The danger period is when the main growth phase ends, which is also not long after most pet cats are neutered. Kitten foods are relatively high in energy, so a cat should be switched to an adult food or even onto a ‘light’ version to prevent a problem from developing. Leaving food down ‘ad lib’ is much more likely to lead to a problem than measuring out a set amount and feeding it in small meals throughout the day. In multiple cat households, it’s good practice to feed each cat separately, as their feeding requirements may differ throughout their lives. It will be much more difficult to tailor their diet to their individual needs if they are accustomed to feeding communally from shared bowls.

The key to obesity prevention is regular weighing – at least once a month – but every week if there is thought to be a problem. Keep the records on a chart, because it’s easy for a gradual increase in body weight to go unnoticed until it has become very significant. If your cat is getting tubby, your vet is the best person to oversee a controlled weight reduction programme.


  • Before you attempt to put your cat on a ‘diet’, get advice from your vet. Many vet practices run nurse-led weight reduction clinics, which can provide you with expert advice and support.
  • Keep a food diary so that you can really keep track of what your cat eats.
  • Make sure no-one else in the family or the neighbourhood is feeding your cat – a clearly marked collar may help
  • Spend some time each day playing with toys that encourage the cat’s natural hunting and chasing instincts.
  • If you feed dry food, make your cat work for it by hiding it in food-based toys.

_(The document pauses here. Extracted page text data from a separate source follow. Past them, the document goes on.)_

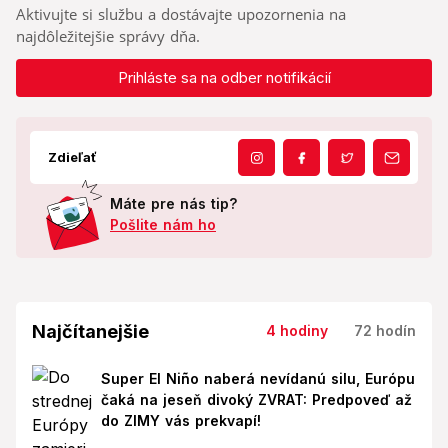
Aktivujte si službu a dostávajte upozornenia na
najdôležitejšie správy dňa.
Prihláste sa na odber notifikácií
Zdieľať
Máte pre nás tip?
Pošlite nám ho
Najčítanejšie
4 hodiny
72 hodín
Super El Niño naberá nevídanú silu, Európu
čaká na jeseň divoký ZVRAT: Predpoveď až
do ZIMY vás prekvapí!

Cats don’t have to watch their fat intake

Researchers have found that, unlike humans, cats are able to consume a diet relatively high in fat without raising cholesterol levels. The research also showed that, as long as cats’ daily calorie intake remains constant, increasing the proportion of fat in the diet will not affect the likelihood of weight gain.

The findings advance understanding of how cats handle dietary fat and reinforce the differences between the nutritional needs of cats and humans.

Their research was conducted by scientist from the University of Glasgow and the Waltham Centre for Pet Nutrition – the science centre supporting brands such as Whiskas, Royal Canin and James Wellbeloved.

It is widely recognised that a diet rich in saturated fats can lead to increased levels of cholesterol in the blood. But what works for humans doesn’t necessarily work for our feline friends. In a study of healthy adult cats, researchers have found that increasing the proportion of saturated fat in the diet has no impact on cats’ cholesterol levels.

“These intriguing findings reinforce how different cats’ nutritional needs are from those of humans. If the same diet fed in this study were given to humans, it would result in a significant increase in bad (LDL) cholesterol – a recognised risk factor for cardiovascular disease” said Dr. Richard Butterwick, head of nutrition at Waltham.

“The study findings therefore add weight to previous research showing that cats have developed physiological coping mechanisms, which have enabled them to successfully evolve on a meat-based diet that is higher in protein and fat than that typically recommended for humans.”

The research also showed that increasing the proportion of fat in a cat’s diet will not increase the likelihood of weight gain, provided that their daily calorie intake remains constant.

This finding reinforces the importance of monitoring daily calorie intake, rather than fat alone, for keeping cats at a healthy body weight. The study forms part of a wider programme of ongoing collaborative research by Waltham into the impact of nutrition on body weight in cats and dogs.